CHICAGO — When it comes to a Chicago Cubs fan who allegedly stole a baseball meant for a young boy, it appears the internet got it wrong.
On Sunday, cameras at the Cubs game caught a man grabbed a ball that appeared to be tossed to little boy holding a baseball glove.
The video was tweeted by the MLB’s Cut4 Twitter account with the words, “When going to a baseball game, DON’T be this guy,” and social media users had a lot to say.
One person, defending the move responded to the tweet, “I like this guy, and he’s got a pair of incredible shades on. As a youth football coaching legend, my view is that it’s every man for himself when the ball goes into the stands.”
To that tweet another person responded, “Except it was [a] child. Good thing most people [sic] have better sense of decency than you.”

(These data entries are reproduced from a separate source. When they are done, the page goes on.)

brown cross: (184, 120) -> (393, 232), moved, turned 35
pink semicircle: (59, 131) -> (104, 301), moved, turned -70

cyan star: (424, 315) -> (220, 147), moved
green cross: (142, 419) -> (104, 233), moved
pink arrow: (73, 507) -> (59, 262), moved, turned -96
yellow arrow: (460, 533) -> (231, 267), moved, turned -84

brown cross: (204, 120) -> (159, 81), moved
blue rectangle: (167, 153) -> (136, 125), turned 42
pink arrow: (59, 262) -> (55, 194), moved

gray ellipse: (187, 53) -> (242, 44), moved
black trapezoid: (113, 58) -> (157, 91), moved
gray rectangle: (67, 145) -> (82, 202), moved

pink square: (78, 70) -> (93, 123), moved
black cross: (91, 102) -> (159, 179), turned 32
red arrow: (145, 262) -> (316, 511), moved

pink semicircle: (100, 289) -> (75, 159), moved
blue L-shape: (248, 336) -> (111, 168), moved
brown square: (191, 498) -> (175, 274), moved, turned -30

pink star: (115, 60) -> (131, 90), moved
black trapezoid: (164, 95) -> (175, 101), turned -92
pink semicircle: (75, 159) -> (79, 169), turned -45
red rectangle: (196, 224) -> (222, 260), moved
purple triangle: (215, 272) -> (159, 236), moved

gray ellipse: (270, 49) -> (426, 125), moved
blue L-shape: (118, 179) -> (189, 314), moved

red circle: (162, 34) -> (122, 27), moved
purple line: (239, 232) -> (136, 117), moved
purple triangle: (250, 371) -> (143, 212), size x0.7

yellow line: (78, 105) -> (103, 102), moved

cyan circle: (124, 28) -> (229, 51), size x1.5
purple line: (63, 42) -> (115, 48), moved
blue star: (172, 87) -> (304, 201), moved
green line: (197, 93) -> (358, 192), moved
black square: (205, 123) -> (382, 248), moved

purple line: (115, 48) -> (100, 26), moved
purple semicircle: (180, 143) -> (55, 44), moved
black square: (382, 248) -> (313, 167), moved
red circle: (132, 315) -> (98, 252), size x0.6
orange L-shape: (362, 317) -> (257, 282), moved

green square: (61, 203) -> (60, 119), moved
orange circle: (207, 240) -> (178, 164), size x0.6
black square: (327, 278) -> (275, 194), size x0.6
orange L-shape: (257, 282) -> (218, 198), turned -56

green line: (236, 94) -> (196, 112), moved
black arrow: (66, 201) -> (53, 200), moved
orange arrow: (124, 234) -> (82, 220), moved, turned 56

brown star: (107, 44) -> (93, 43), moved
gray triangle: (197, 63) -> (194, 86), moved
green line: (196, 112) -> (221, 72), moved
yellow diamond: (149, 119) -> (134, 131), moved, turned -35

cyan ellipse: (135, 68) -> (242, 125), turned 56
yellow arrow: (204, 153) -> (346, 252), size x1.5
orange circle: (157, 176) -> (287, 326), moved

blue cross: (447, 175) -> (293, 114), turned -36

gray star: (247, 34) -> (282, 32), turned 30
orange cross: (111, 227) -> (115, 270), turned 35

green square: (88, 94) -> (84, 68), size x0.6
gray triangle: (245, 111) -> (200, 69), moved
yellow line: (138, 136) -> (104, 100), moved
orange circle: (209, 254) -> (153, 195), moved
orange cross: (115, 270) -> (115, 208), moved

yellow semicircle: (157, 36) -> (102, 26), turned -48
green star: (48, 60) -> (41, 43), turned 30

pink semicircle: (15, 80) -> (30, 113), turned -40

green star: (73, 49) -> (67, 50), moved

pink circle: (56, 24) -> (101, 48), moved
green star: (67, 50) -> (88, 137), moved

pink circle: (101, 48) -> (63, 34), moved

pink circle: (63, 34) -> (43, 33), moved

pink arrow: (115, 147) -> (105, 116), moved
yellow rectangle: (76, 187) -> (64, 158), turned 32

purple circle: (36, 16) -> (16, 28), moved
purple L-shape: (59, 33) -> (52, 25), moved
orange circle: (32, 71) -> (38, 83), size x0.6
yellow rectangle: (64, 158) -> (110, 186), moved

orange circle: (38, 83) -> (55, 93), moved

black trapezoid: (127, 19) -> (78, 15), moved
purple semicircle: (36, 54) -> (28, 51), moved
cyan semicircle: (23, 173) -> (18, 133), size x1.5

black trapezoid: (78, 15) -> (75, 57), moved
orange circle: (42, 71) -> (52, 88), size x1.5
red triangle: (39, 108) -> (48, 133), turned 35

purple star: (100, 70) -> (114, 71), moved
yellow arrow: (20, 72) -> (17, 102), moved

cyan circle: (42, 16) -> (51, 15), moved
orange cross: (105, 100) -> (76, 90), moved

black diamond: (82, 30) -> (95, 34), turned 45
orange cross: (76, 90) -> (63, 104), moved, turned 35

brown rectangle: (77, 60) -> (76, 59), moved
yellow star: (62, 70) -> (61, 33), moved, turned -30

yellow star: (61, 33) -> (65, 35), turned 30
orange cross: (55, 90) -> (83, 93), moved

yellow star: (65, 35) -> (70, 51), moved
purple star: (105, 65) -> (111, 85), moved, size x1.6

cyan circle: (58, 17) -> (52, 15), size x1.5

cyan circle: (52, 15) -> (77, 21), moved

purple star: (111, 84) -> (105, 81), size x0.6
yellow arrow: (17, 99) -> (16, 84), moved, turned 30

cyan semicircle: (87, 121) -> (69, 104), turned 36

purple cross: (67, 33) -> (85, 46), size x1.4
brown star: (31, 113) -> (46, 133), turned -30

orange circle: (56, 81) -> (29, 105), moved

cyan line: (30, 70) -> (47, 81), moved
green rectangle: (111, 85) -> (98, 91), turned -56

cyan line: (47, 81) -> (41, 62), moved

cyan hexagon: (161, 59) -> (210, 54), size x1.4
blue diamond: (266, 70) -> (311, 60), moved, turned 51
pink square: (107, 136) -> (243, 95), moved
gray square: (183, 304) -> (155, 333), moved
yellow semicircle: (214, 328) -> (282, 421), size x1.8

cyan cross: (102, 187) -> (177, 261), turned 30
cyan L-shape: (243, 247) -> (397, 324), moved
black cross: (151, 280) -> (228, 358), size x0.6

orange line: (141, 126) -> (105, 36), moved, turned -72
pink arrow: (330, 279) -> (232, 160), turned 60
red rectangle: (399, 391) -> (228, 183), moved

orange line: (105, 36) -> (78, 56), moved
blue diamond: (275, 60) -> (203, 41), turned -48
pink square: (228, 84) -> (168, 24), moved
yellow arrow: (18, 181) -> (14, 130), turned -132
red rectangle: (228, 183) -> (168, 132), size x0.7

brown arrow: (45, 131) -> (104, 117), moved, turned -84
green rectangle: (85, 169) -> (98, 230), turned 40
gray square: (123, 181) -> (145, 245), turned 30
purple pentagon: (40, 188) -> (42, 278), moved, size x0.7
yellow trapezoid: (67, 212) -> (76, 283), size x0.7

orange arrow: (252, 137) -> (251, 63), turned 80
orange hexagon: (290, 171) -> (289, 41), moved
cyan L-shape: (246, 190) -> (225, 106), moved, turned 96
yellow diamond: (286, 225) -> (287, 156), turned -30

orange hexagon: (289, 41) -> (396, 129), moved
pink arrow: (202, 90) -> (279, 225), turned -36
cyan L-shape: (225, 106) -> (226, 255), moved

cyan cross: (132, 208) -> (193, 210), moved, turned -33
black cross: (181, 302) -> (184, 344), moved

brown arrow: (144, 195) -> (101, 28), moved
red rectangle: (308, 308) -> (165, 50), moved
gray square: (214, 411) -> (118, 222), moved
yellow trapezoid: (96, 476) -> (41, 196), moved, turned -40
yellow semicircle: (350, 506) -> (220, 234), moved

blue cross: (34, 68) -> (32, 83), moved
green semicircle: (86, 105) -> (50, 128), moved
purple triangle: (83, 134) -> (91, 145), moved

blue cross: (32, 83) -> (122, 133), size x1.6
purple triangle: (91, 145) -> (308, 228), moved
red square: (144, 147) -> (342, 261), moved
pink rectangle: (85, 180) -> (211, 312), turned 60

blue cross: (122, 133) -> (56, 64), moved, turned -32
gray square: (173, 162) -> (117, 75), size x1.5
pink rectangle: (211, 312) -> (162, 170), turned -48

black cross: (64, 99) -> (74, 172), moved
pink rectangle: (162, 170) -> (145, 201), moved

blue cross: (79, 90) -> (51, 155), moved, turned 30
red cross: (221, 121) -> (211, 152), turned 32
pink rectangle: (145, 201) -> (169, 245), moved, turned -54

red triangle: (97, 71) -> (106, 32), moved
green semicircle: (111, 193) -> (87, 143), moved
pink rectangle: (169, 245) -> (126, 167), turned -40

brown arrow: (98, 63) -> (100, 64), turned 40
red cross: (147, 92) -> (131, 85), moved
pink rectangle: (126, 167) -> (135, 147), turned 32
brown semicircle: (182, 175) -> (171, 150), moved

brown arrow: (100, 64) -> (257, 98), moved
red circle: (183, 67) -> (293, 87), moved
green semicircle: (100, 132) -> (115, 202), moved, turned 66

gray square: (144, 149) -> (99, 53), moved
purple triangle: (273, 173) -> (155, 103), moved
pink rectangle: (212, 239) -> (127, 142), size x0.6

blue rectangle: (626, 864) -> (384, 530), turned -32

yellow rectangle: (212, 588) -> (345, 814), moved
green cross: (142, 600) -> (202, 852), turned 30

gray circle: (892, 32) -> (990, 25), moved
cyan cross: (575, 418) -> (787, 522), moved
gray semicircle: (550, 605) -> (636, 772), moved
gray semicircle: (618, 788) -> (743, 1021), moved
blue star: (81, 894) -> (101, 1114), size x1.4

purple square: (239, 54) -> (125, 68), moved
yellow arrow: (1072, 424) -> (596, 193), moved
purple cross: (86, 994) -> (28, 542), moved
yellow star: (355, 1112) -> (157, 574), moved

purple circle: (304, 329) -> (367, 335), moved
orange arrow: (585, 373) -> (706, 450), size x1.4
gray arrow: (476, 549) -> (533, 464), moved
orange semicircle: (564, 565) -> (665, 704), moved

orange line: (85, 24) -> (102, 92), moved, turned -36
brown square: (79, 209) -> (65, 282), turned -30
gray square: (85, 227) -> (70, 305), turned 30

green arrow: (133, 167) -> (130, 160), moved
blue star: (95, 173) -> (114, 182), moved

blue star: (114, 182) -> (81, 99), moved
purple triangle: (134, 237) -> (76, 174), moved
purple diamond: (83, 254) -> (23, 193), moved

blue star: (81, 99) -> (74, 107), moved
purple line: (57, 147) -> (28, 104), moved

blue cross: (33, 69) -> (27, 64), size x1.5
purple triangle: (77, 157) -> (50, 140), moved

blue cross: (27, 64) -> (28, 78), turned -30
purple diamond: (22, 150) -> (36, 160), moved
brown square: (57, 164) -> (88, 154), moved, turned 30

But what cameras captured Sunday wasn’t the whole story, the Chicago Tribune reports.
The newspaper said, according to the Cubs, the man actually caught four baseballs that afternoon. Three of them went to kids seated nearby, including one to the little boy who appeared to be slighted.
When he got the fourth ball, the man simply wanted to keep one for himself.
“I spoke to the boy’s mother today and can confirm the man did not steal the ball from the boy, based on information we received from his mother,” Cubs spokesman Julian Green said in a statement to the Tribune. “Unfortunately, a video that was quickly posted and unverified has made a national villain out of an innocent man who was attending his first Cubs game to celebrate his wedding anniversary.
“In fact, the man gave several balls to children in the same section and his wife as an anniversary present. We hope this first experience won’t ruin his trip to Chicago and Wrigley Field, and we invite him to come back soon.”
The man also released a statement through the Cubs, which said in part: “I am not ‘that guy’ that the media and social media made me out to be.”
The Cubs made up for the kid missing out on the ball by delivering a baseball signed by Javier Baez. While many assumed the team gave him two baseballs, that wasn’t the case. Now he has a game-used ball, courtesy of a friendly stranger, and a signed ball, courtesy of the Cubs.